Purpose: To compare mortality rates in glaucoma patients and matched controls from a large population screening as well as glaucoma patients diagnosed through routine clinical examination (self-selected patients).
Methods: A population-based screening of 32,918 elderly citizens of Malmö was conducted between 1992 and 1997. Individuals with newly detected, previously untreated open-angle glaucoma were identified. Two controls of the same age and gender were chosen among the screening negative participants for each patient.
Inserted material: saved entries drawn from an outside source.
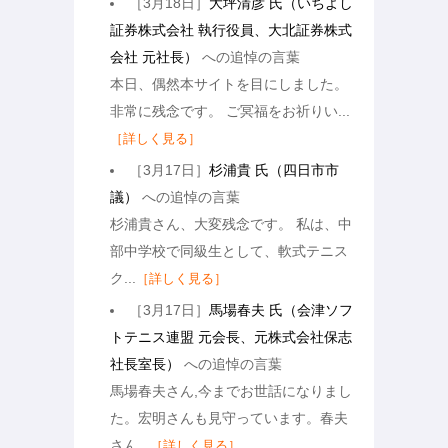
［3月18日］
大坪清彦 氏（いちよし
証券株式会社 執行役員、大北証券株式
会社 元社長）
への追悼の言葉
本日、偶然本サイトを目にしました。
非常に残念です。 ご冥福をお祈りい...
［詳しく見る］
［3月17日］
杉浦貴 氏（四日市市
議）
への追悼の言葉
杉浦貴さん、大変残念です。 私は、中
部中学校で同級生として、軟式テニス
ク...
［詳しく見る］
［3月17日］
馬場春夫 氏（会津ソフ
トテニス連盟 元会長、元株式会社保志
社長室長）
への追悼の言葉
馬場春夫さん,今までお世話になりまし
た。宏明さんも見守っています。春夫
さん...
［詳しく見る］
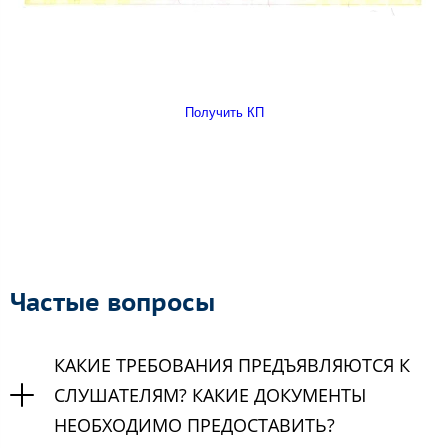
Получить КП
Частые вопросы
КАКИЕ ТРЕБОВАНИЯ ПРЕДЪЯВЛЯЮТСЯ К
СЛУШАТЕЛЯМ? КАКИЕ ДОКУМЕНТЫ
НЕОБХОДИМО ПРЕДОСТАВИТЬ?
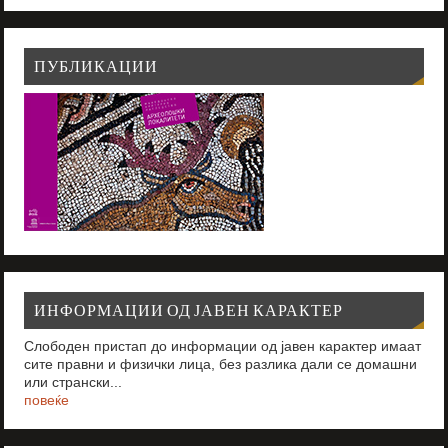
ПУБЛИКАЦИИ
ИНФОРМАЦИИ ОД ЈАВЕН КАРАКТЕР
Слободен пристап до информации од јавен карактер имаат
сите правни и физички лица, без разлика дали се домашни
или странски...
повеќе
From the same birth cohorts, glaucoma patients seen in routine clinical practice (self-selected patients) were identified through retrospective examination of patient records from the Eye Department at Malmö University Hospital. The number and time of deaths for each group were determined based on centrally administered registers.
Results: Mean follow-up time was 7.75 years. Five-year mortality did not differ significantly between the groups, and was 9.2% among glaucoma patients from the screening (n=402), and 11.9% among the controls (n=804; p=0.7406). Self-selected glaucoma patients had a 5-year mortality of 8.5% (n=354), not significantly different from the screening-detected glaucoma patients (p=0.1361). Among glaucoma patients, neither IOP (p=0.1781) nor pseudoexfoliation (p=0.8882) was related to significantly increased mortality.
Conclusions: The results of this study strongly suggest that the life expectancy of glaucoma patients does not differ from the population at large.